Snowden's collection of pilfered NSA documents has cast an awkward light on officials' past assurances to Congress and the public about their concern about Americans' privacy.
It was only in March that James R. Clapper Jr., the director of national intelligence, told a Senate committee that the NSA did not collect data on millions of Americans. Snowden's records forced Clapper to backtrack, admitting his statement was false.
Last week, two senators challenged even the accuracy of a fact sheet prepared by the NSA to counter Snowden's claims about the phone data and Internet collection programs. Agency officials did not defend themselves; the fact sheet simply disappeared, without explanation, from the agency's website.
Newly disclosed slides from an NSA PowerPoint presentation on the agency's Prism database of Internet data, posted on Saturday by The Washington Post, reveal that the FBI plays a role as middleman between the NSA and Internet companies like Google and Yahoo. The arrangement provides the NSA with a defense, however nominal, against claims that it spies on United States soil.
Even in the unaccustomed spotlight after the NSA revelations, intelligence officials have concealed more than they have revealed in careful comments, fearful of alerting potential eavesdropping targets to agency methods. They invariably discuss the NSA's role in preventing terrorist attacks, an agency priority that the public can easily grasp.
In fact, as Snowden's documents have shown, the omnivorous agency's operations range far beyond terrorism, targeting foreigners of any conceivable interest. British eavesdroppers working with the NSA penetrated London meetings of the Group of 20 industrialized nations, partly by luring delegates to fake Internet cafes, and the NSA hacked into computers at Chinese universities.

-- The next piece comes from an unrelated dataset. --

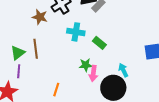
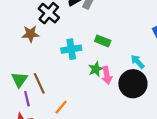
cyan cross: (76, 32) -> (71, 49), moved
brown line: (36, 49) -> (39, 83), moved
orange line: (56, 90) -> (61, 107), moved, turned 40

At Fort Meade, on the NSA's heavily guarded campus off the Baltimore-Washington Parkway in Maryland, such disclosures are seen as devastating tip- offs to targets. The disclosure in Snowden's documents that Skype is cooperating with orders to turn over data to the NSA, for example, undermined a widespread myth that the agency could not intercept the voice-over-Internet service. Warned, in effect, by Snowden, foreign officials, drug cartel leaders and terrorists may become far more careful about how, and how much, they communicate.
"We're seeing indications that several terrorist groups are changing their communications behavior based on these disclosures," one intelligence official said last week, speaking on the condition of anonymity. "We're going to miss tidbits that could be useful in stopping the next plot."
Snowden's breach is an unplanned test of the NSA's decades-old conviction that it can operate effectively only under absolute secrecy. The agency is conducting a damage assessment - a routine step after major leaks - but the assessment itself is likely to remain classified.
The NSA's assessment of Snowden's case will likely also consider what has become, for intelligence officials, a chilling consideration: there are thousands of people of his generation and computer skills at the agency, hired in recent years to keep up with the communications boom.
The officials fear that some of them, like young computer aficionados outside the agency, might share Snowden's professed libertarian streak and skepticism of the government's secret power. Intelligence bosses are keeping a closer eye on them now, hoping that there is not another self-appointed whistle-blower in their midst.